Telecom Operators Ramp Up Investment in AI Infrastructure

For decades, telecom operators focused their capital primarily on moving data: building towers, laying fibre, and acquiring spectrum formed the backbone of their business. That focus is now shifting. In many markets, operators are allocating more funds to AI infrastructure as demand for computing power grows and regulations tighten around where data can be stored and processed.

Traditional telecom networks were designed to transport traffic efficiently, not to host continuous, intensive AI workloads close to where data is generated. Routing data back and forth to distant cloud regions introduces cost, latency, and regulatory risk. For many emerging applications, that model is no longer adequate.

Industry research shows this transition is becoming widespread. According to Omdia’s report, Telcos’ Strategic Investments in AI Infrastructure, operators around the world are ramping up capital expenditure on AI infrastructure to address rising compute needs and sovereignty requirements that often favour local providers and domestic solutions. These pressures are causing telcos to reconsider where and how they invest and what role they want to play in national and regional digital ecosystems.

Practically, this means increased spending on data centres, cloud platforms, specialised accelerators, and software capable of supporting AI training and inference. Some operators are expanding existing facilities; others are building new data centres or upgrading edge sites so data can be processed closer to users, factories, or public services.

Sovereignty rules push compute closer to home

National and regional initiatives are reinforcing the trend toward localised compute. Programmes such as the European Union’s planned AI Gigafactories aim to establish large-scale compute capacity within Europe. These initiatives create opportunities for telecom operators to lead or co-lead major infrastructure projects rather than cede them entirely to global cloud providers. For governments focused on control, resilience, and data location, local operators often appear to be safer partners.

Data sovereignty remains a central driver. Regulators are tightening rules in sectors like healthcare, finance, defence, and public administration. Businesses that operate in these areas increasingly demand assurances that sensitive data remains within national borders.

Telecom operators, already subject to local regulation and oversight, are well positioned to provide that assurance when connectivity and compute are integrated under one roof.

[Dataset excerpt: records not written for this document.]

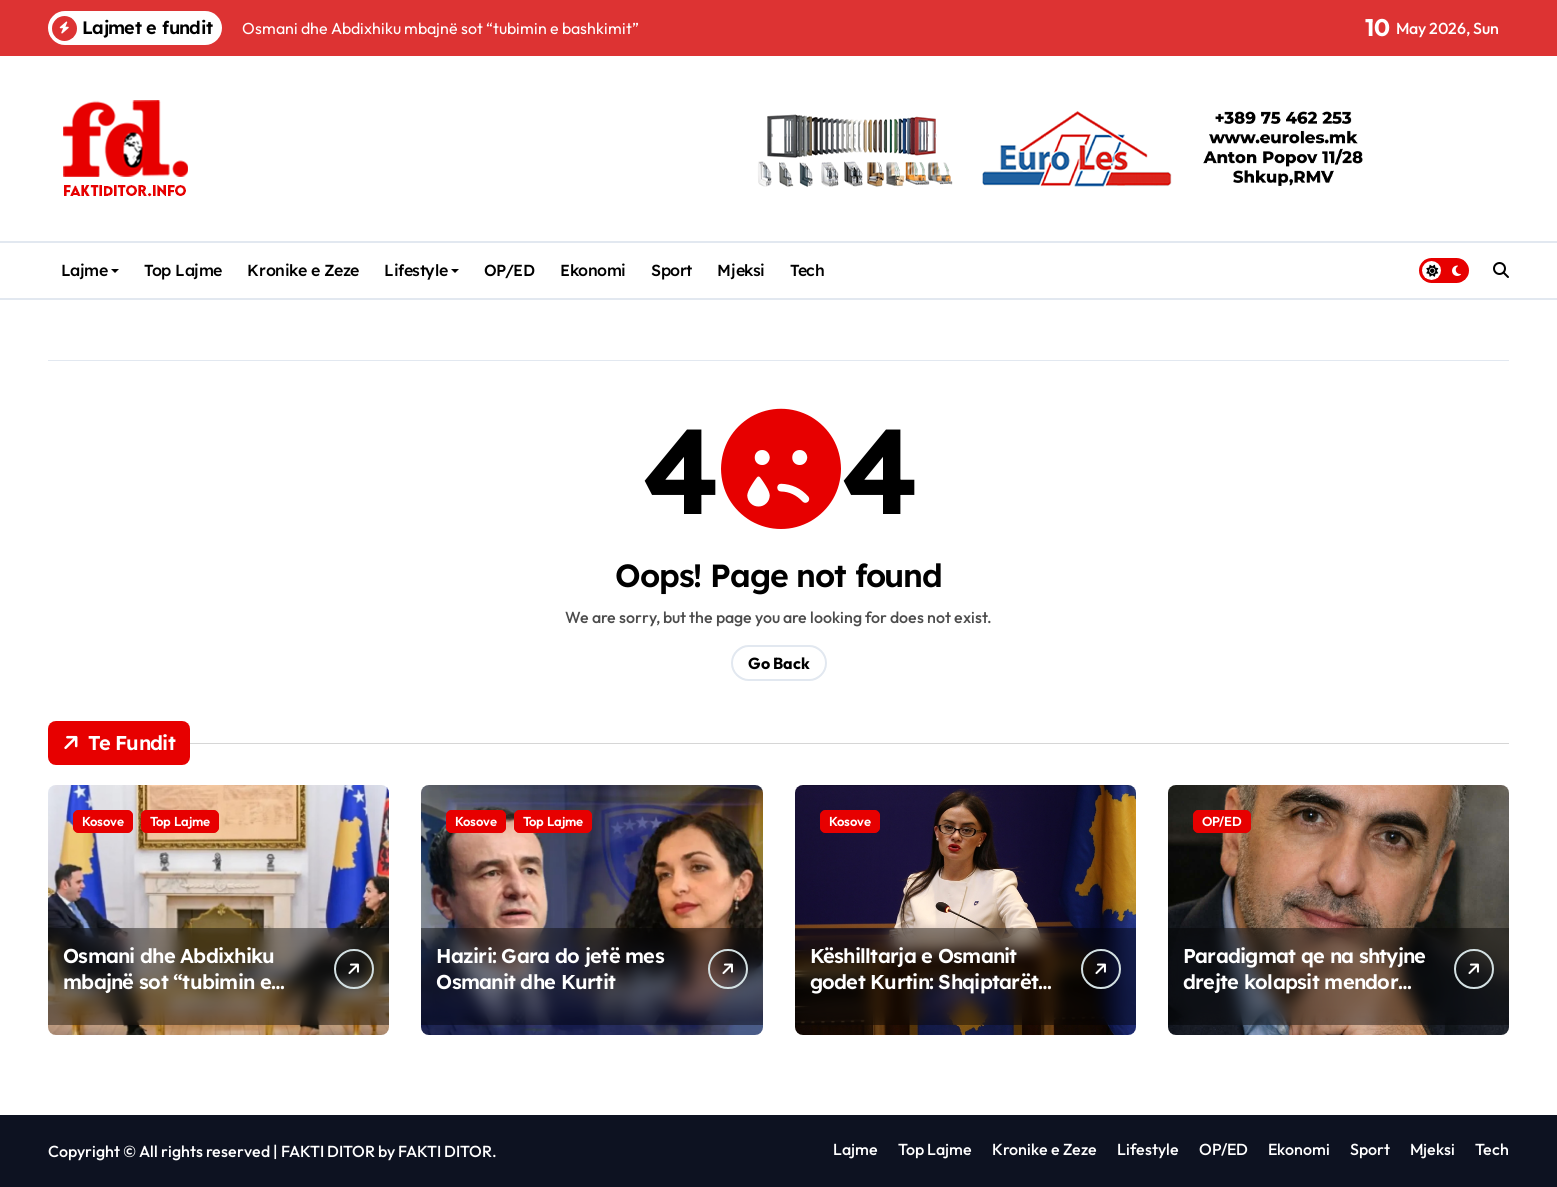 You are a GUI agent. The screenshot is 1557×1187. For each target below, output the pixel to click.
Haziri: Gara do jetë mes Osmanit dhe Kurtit (550, 968)
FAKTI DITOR (328, 1151)
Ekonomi (593, 270)
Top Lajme (183, 270)
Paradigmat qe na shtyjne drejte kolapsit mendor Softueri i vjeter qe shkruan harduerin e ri (1304, 994)
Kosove (103, 821)
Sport (671, 270)
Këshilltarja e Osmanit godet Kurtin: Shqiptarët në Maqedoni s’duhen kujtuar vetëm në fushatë (929, 994)
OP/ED (509, 270)
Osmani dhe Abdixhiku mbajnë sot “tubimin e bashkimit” (169, 981)
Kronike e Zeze (302, 270)
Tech (807, 270)
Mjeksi (740, 270)
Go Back (779, 663)
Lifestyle (421, 270)
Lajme (90, 270)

Early revenue signals, uneven paths forward

Signs of monetisation are emerging, even if the market is still at an early stage. Omdia’s analysis highlights initial revenue signals for AI infrastructure. For example, in South Korea, data centre services represented about 4% of SK Telecom’s revenue in the third quarter of 2025, with the operator targeting KRW 1 trillion in related revenue by 2030.

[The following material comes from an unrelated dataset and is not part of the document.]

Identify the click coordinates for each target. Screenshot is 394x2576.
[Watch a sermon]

In the Middle East, Ooredoo anticipates digital infrastructure will contribute 12% of group revenue by 2030, up from 3% in 2025. While these figures remain modest compared with core connectivity today, they indicate a shifting revenue mix.

Operators are supporting the transition with multi-year capital commitments. Omdia finds telcos across Asia, Europe, Canada, and the Middle East investing heavily in cloud platforms, data centres, GPU-as-a-service offerings, and AI-enabled radio access networks. For many groups, this involves long-term planning rather than one-off projects.

There is no single blueprint. Approaches vary in structure, risk appetite, and ambition. Some operators have created dedicated subsidiaries to house digital and AI infrastructure, such as STC’s Centre3 or Iliad’s Scaleway. Others pursue joint ventures, as Singtel has done. For companies like SK Telecom, SoftBank, and Ooredoo, AI infrastructure is part of a broader strategic realignment rather than a peripheral business.

In some cases, the shift reflects a rebalancing of capital allocation. As returns from traditional connectivity face pressure, a smaller share of CAPEX flows into legacy network expansion, with more directed toward compute and digital platforms. That reallocation carries risk: AI infrastructure is capital-intensive, demand forecasts can change quickly, and running these platforms requires new technical and operational skills many operators are still building.

Rather than chasing every possible use case, many telcos are concentrating on areas where AI and network assets naturally intersect. Common focus areas include private networks for industrial sites, video analytics, traffic optimisation, energy management, and fraud detection. In these scenarios, the value of keeping local data, ensuring low latency, and delivering immediate AI-driven outcomes is easier to demonstrate to customers.

As Julia Schindler, Principal Analyst, Strategy, at Omdia, observes: “AI infrastructure has become a bet for telcos. The rapid growth of AI traffic, in combination with national sovereignty initiatives, creates a unique opportunity that more telcos will want to capture in the future.”

Whether that bet pays off will depend on execution. Underused AI capacity could strain finances, while platforms that support clear demand and steady workloads could move operators beyond competing solely on price. What is clear is that the old model—where networks simply carried data to distant clouds—is showing its limits.

As AI becomes integrated into everyday business systems, telecom operators are adjusting investment plans to keep compute and intelligence closer to the network and closer to home.